Added bonus – plenty of time to think about whatever script I’m working on at the time.
However, the passage of time and some good old wear-and-tear are starting to take their toll. My pace is a little slower than it used to be, but I don’t mind.
I especially enjoy half-marathons. 13.1 miles is a good, solid distance. In the Before Times, I’d run about 6-8 a year.
This year, kinda-sorta. All but one of the races I’d signed up to do this year were cancelled. Race organizers, however, were undeterred. Runners were given the option of doing the races virtually, as in “you run the same distance, but on the route of your choosing, then send us your time and a map tracking your route, and we’ll send you your shirt and medal.”
With all of this going on, one of the things I’d always wanted to attempt was running a full marathon. 26.2 miles. Running a half wasn’t too hard, but taking on a full seemed much more formidable.
But the biggest challenge was I wanted to see if I could do it.
So I trained. A lot.
This is also where that part about wear-and-tear really started to make itself known – primarily in my heels and ankles.
But I kept at it, always trying to push myself a little more each time. I was confident, but still plenty nervous.
As the days wound down to Race Day, my anxiety levels were growing. The biggest question on my mind was “COULD I DO THIS?” My family were as supportive and encouraging as possible, but in the end, it was all me.
So I started out. The app in my phone announced at the onset that “tracking would continue for 26.2 miles”, which is quite intimidating during those first few steps.
“It’s the distance, not the time,” I reminded myself.
Off I went through the pre-dawn streets. Sunrise was still about 80 minutes away, and save for some hills and a bridge colored international orange, it was a pretty flat route.
The miles ticked away. I got to the halfway point, feeling pretty confident the second half might not be as challenging as expected.
Mile 19. So far, so good.

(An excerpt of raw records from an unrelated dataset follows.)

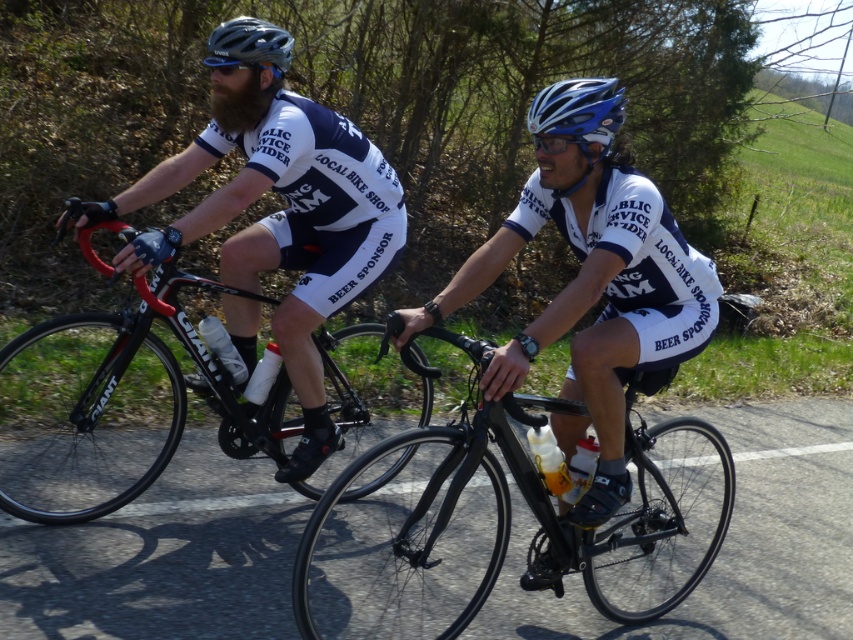 Which is more to the left, shiny black frame at left or matte blue helmet at upper center?

Positioned to the left is shiny black frame at left.

Is point (91, 454) less distant than point (276, 76)?

No, (91, 454) is further to viewer.

Who is more forward, [231,433] or [244,58]?

Point [244,58] is more forward.

In order to click on shiny black frame at left in this screenshot , I will do `click(115, 406)`.

Between shiny black frame at left and blue glossy helmet at center, which one appears on the left side from the viewer's perspective?

shiny black frame at left

Can you confirm if shiny black frame at left is thinner than blue glossy helmet at center?

No.

This screenshot has height=640, width=853. In order to click on shiny black frame at left in this screenshot , I will do `click(115, 406)`.

Locate an element on the screen. shiny black frame at left is located at coordinates (115, 406).

Which is below, matte blue helmet at upper center or shiny blue helmet at center?

shiny blue helmet at center is below.

The image size is (853, 640). Describe the element at coordinates (247, 68) in the screenshot. I see `matte blue helmet at upper center` at that location.

Between point (259, 38) and point (605, 93), which one is positioned in front?

Point (605, 93) is in front.

Where is `matte blue helmet at upper center`? This screenshot has height=640, width=853. matte blue helmet at upper center is located at coordinates [x=247, y=68].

At this pace, maybe an hour fifteen to go.
Mile 20. The wear-and-tear decides to kick in. For my heels and ankles. Steps got a little bit tougher to take. Then a stabbing pain at the base of my left shin. That doesn’t seem good.
I wanted to keep going, but was more concerned about inflicting further damage, so I chose the safest option: I stopped running, and walked. Not what I wanted, but at least I was still moving.
It’s the distance, not the time, remember?
I got to Mile 24 and thought “maybe I can run these last 2.2 miles” and ran for about 4 steps. Nope. The walk continued.
But I kept going, and eventually did cross the virtual finish line, with a time of 5:11:33.
Not the results I was hoping for, and despite some unexpected problems to deal with, the important thing was I DID IT.
One of the most apt metaphors about screenwriting is “It’s a marathon, not a sprint.” It takes a REALLY long time to be able to do it, especially properly, so you need to keep working at it, constantly trying to do better.
The journey to finishing a script, let alone establishing a career as a screenwriter, might not be the one you anticipated. Everybody moves at their own pace, so don’t be discouraged if it seems like everybody but you is moving forward by leaps and bounds.
The important thing is to focus on becoming a better writer and making your script better. Work on crossing the finish line that’s waiting for you, and you alone.
Giving yourself a medal, however, is totally optional.